US$ 2,5 bi em cuidado renal baseado em valor não reduzem gasto hospitalar nos EUA
Nos últimos cinco a seis anos, mais de US$ 2,5 bilhões foram investidos em cuidado renal baseado em valor nos Estados Unidos. Mesmo assim, os gastos hospitalares com doença renal não melhoraram. A explicação pode estar no alvo da intervenção.
Por Redação MedSignal
Em resumo
Apesar dos US$ 2,5 bilhões investidos em cuidado renal baseado em valor nos últimos cinco a seis anos, os gastos hospitalares com doença renal nos EUA não melhoraram. A hipótese é que o problema não está no valor investido, mas no alvo da intervenção: o manejo da doença crônica e da diálise pode não evitar a hospitalização que leva à lesão renal aguda e eleva os custos.
Em 30 segundos
- Mais de US$ 2,5 bilhões foram destinados a modelos de cuidado renal baseado em valor nos EUA nos últimos cinco a seis anos.
- Os gastos hospitalares com doença renal não apresentaram melhora no mesmo período.
- A estratégia dominante tem sido o manejo da doença renal crônica ou a melhora da diálise.
- A hospitalização de pacientes renais crônicos que evoluem para lesão renal aguda é apontada como vetor relevante dos custos intra-hospitalares.
A notícia foi divulgada em 9 de agosto de 2026. Nos últimos cinco a seis anos, mais de US$ 2,5 bilhões foram direcionados a modelos de cuidado baseado em valor focados em doença renal nos Estados Unidos.

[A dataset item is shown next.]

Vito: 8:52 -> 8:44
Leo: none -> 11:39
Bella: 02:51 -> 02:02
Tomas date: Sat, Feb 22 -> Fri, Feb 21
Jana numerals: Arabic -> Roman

O montante, porém, não foi acompanhado de melhora nos gastos hospitalares relacionados à enfermidade. A conclusão de uma leitura recente do setor é que o problema pode não estar no volume de recursos, mas no alvo das intervenções.
O que aconteceu
O investimento de US$ 2,5 bilhões em cuidado renal baseado em valor ocorreu em um período de cinco a seis anos, segundo dados do mercado americano. Na mesma janela, o desempenho das despesas hospitalares com doença renal permaneceu sem melhora. Isso indica que as estratégias dominantes — concentradas no manejo da doença renal crônica antes da progressão para insuficiência ou na melhora da prestação de serviços de diálise — não têm sido suficientes para mudar a curva de custos.

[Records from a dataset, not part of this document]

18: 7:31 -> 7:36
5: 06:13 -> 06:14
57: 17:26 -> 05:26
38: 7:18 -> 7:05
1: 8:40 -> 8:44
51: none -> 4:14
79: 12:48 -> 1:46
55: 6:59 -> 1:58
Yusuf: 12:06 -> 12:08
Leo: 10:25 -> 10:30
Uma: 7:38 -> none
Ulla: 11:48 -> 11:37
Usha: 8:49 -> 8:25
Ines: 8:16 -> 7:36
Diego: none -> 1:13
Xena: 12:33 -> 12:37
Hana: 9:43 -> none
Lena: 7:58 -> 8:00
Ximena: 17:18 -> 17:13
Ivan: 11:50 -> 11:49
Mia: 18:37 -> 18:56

A atenção, segundo a análise, deve se voltar para o momento da hospitalização. É nessa fase que pacientes com doença renal crônica frequentemente evoluem para lesão renal aguda, condição que eleva os custos intra-hospitalares e pressiona o orçamento das instituições.
Contexto
O cuidado baseado em valor é um modelo de remuneração que condiciona parte do pagamento a resultados clínicos e à eficiência no uso de recursos, em oposição ao pagamento por procedimento. Na nefrologia, a maior parte das iniciativas priorizou o acompanhamento ambulatorial e a diálise, deixando em segundo plano o evento que mais onera o sistema: a hospitalização.
O caso também se conecta a uma mudança mais ampla no setor de saúde. Para Lisa Brooks, os pagamentos em saúde deixaram de ser apenas transações e passaram a envolver o controle do ciclo de receita. E, cada vez mais, esse controle não está com os ISOs — organizações independentes de vendas que historicamente atuavam como intermediárias. Essa reconfiguração reforça a necessidade de avaliar não apenas quanto se investe, mas onde e como o investimento é aplicado.
Por que importa
Se a hipótese estiver correta, o setor precisa redirecionar a estratégia renal baseada em valor. Em vez de investir somente no manejo da doença crônica ou na diálise, as organizações de saúde podem obter ganho maior ao atacar a internação do paciente renal crônico — momento em que o quadro se agrava e os custos sobem. O montante de US$ 2,5 bilhões, nessa leitura, não é o problema; a questão é para onde ele foi direcionado.
Números do anúncio
Os valores abaixo foram citados pela fonte original do anúncio:
- US$ 2.5 bilhões
- 5-6 years
Por que isso importa
Para gestores de saúde, o indicador sugere que o investimento em cuidado baseado em valor, se mantido apenas no acompanhamento da doença crônica e na diálise, pode não produzir efeito sobre a principal linha de despesa: a internação. Redirecionar o foco para a prevenção da hospitalização pode ser o próximo passo necessário.